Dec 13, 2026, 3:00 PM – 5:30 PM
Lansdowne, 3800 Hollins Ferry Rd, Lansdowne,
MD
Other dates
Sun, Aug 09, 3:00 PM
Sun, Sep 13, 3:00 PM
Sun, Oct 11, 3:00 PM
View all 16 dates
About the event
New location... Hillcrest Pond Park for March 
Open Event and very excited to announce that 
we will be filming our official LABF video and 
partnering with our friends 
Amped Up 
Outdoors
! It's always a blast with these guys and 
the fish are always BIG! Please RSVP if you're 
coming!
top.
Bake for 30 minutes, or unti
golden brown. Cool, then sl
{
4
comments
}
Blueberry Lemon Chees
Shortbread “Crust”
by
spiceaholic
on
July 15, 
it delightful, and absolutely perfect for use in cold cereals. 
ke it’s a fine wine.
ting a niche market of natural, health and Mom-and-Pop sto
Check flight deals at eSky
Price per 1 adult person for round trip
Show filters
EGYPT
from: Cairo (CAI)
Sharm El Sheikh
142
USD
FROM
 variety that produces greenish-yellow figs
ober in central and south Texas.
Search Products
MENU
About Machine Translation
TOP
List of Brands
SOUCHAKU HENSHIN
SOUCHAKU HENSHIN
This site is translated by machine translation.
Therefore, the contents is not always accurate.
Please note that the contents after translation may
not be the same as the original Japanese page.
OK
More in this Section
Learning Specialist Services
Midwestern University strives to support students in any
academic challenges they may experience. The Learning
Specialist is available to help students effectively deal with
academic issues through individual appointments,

# # # # # # #

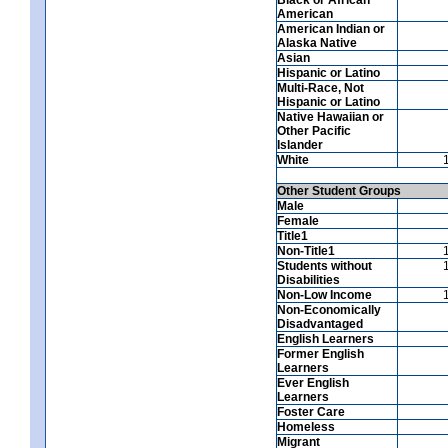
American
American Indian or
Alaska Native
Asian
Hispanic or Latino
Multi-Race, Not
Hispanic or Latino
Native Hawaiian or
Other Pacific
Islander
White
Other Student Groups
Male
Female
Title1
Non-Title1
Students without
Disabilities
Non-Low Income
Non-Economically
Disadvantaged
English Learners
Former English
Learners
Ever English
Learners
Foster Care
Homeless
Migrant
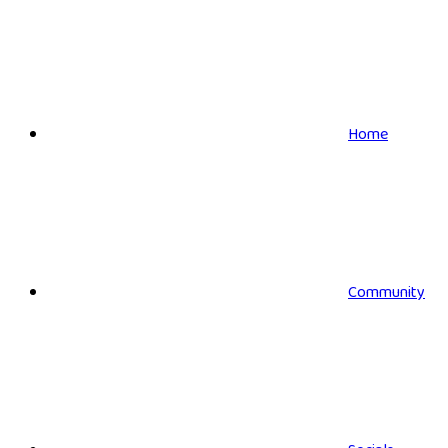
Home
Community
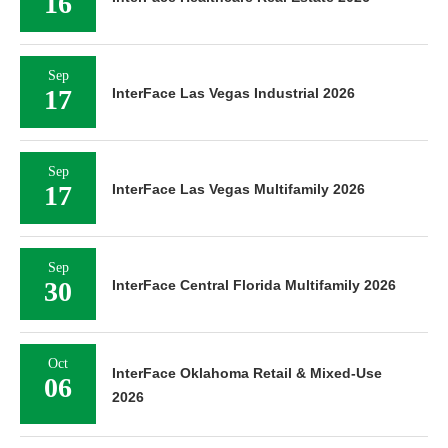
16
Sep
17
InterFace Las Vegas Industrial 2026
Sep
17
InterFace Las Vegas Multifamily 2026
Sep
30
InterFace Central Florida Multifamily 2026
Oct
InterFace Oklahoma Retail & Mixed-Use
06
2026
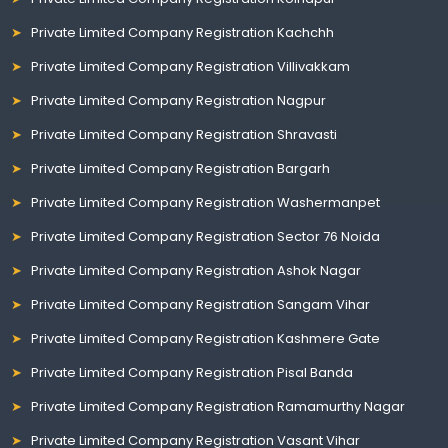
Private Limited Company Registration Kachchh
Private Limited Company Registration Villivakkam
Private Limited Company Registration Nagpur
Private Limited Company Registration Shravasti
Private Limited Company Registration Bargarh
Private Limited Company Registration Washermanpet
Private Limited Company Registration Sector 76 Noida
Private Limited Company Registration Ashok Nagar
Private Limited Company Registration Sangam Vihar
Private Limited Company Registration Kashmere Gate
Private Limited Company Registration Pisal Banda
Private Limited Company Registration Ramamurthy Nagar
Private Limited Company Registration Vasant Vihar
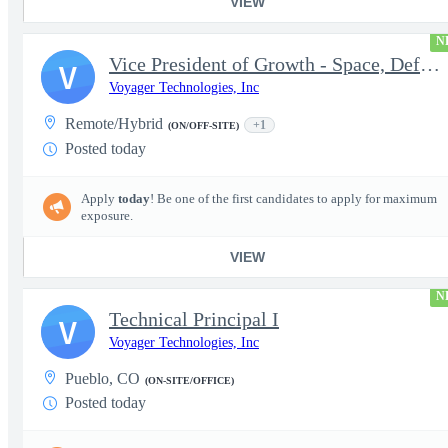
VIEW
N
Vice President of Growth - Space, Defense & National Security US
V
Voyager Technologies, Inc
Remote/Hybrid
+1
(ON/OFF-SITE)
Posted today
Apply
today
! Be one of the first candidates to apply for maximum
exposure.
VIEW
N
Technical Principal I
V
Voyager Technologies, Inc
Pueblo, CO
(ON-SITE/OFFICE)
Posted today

# # # # # # #

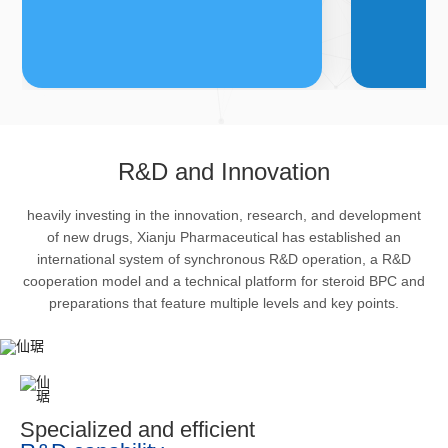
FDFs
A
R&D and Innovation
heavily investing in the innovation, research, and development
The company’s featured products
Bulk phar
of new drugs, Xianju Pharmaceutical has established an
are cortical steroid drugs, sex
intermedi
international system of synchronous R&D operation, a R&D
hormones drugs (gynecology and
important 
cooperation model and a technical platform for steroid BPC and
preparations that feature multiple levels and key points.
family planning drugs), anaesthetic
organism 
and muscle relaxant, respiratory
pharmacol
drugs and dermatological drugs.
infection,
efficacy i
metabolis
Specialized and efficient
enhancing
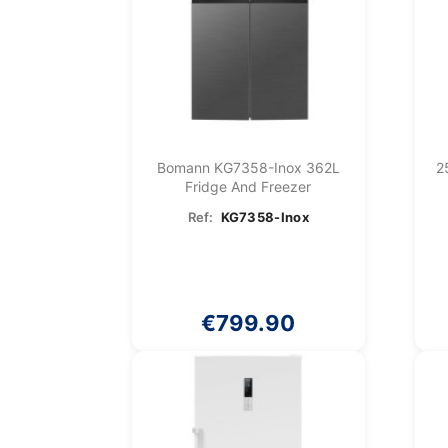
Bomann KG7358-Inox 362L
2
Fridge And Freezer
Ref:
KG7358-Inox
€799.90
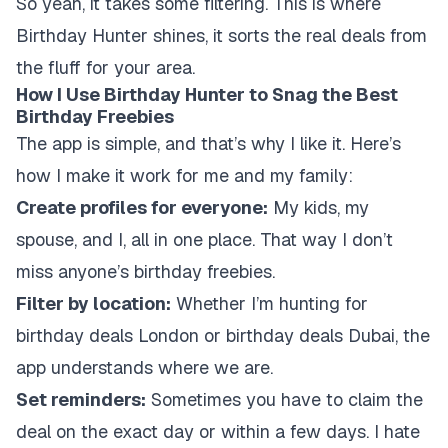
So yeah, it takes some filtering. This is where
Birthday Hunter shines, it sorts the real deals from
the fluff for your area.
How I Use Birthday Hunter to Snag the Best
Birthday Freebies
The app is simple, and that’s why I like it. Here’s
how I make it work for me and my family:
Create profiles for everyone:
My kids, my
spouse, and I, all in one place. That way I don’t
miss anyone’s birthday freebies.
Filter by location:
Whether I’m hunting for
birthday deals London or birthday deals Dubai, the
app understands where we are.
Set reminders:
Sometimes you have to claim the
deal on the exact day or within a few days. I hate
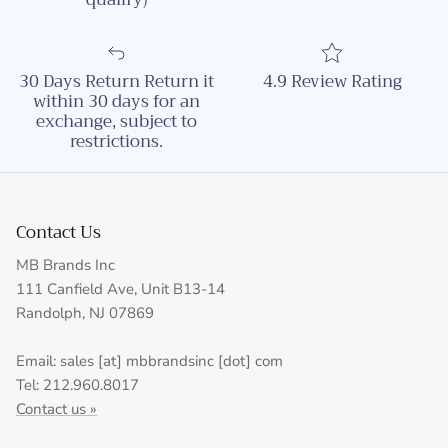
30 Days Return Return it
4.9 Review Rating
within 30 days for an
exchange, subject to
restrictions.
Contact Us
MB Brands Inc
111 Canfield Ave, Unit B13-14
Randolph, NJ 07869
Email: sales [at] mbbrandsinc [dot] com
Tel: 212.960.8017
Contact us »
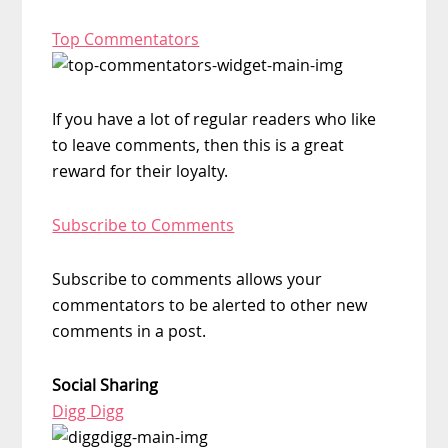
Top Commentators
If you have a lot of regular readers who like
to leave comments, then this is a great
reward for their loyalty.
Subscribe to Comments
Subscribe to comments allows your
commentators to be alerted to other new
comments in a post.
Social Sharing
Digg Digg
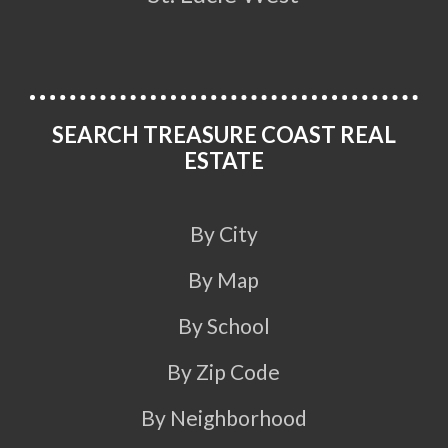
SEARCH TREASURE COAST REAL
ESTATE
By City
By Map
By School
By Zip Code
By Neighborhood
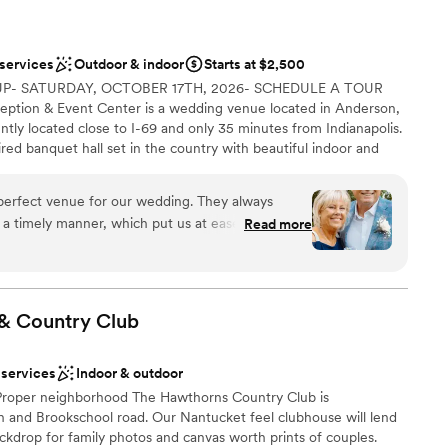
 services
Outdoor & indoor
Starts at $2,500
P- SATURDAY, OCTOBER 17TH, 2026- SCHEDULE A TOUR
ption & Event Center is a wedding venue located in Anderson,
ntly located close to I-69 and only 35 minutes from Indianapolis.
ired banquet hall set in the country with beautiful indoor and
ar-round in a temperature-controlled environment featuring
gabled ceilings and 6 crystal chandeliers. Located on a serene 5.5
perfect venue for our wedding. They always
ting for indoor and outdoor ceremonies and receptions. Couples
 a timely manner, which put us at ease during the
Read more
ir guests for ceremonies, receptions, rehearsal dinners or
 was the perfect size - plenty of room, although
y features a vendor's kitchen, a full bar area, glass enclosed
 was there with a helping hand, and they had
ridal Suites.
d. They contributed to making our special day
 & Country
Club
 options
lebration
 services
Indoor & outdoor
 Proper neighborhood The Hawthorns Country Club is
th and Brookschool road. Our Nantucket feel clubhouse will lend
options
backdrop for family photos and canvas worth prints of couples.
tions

# # # # # # #

### Exercise
Above are the entries. Copy exactly the part that opens with the line containing "Show filters" and closes with the line containing "academic issues through", and no more.

### Exercise solution
Show filters
EGYPT
from: Cairo (CAI)
Sharm El Sheikh
142
USD
FROM
 variety that produces greenish-yellow figs
ober in central and south Texas.
Search Products
MENU
About Machine Translation
TOP
List of Brands
SOUCHAKU HENSHIN
SOUCHAKU HENSHIN
This site is translated by machine translation.
Therefore, the contents is not always accurate.
Please note that the contents after translation may
not be the same as the original Japanese page.
OK
More in this Section
Learning Specialist Services
Midwestern University strives to support students in any
academic challenges they may experience. The Learning
Specialist is available to help students effectively deal with
academic issues through individual appointments,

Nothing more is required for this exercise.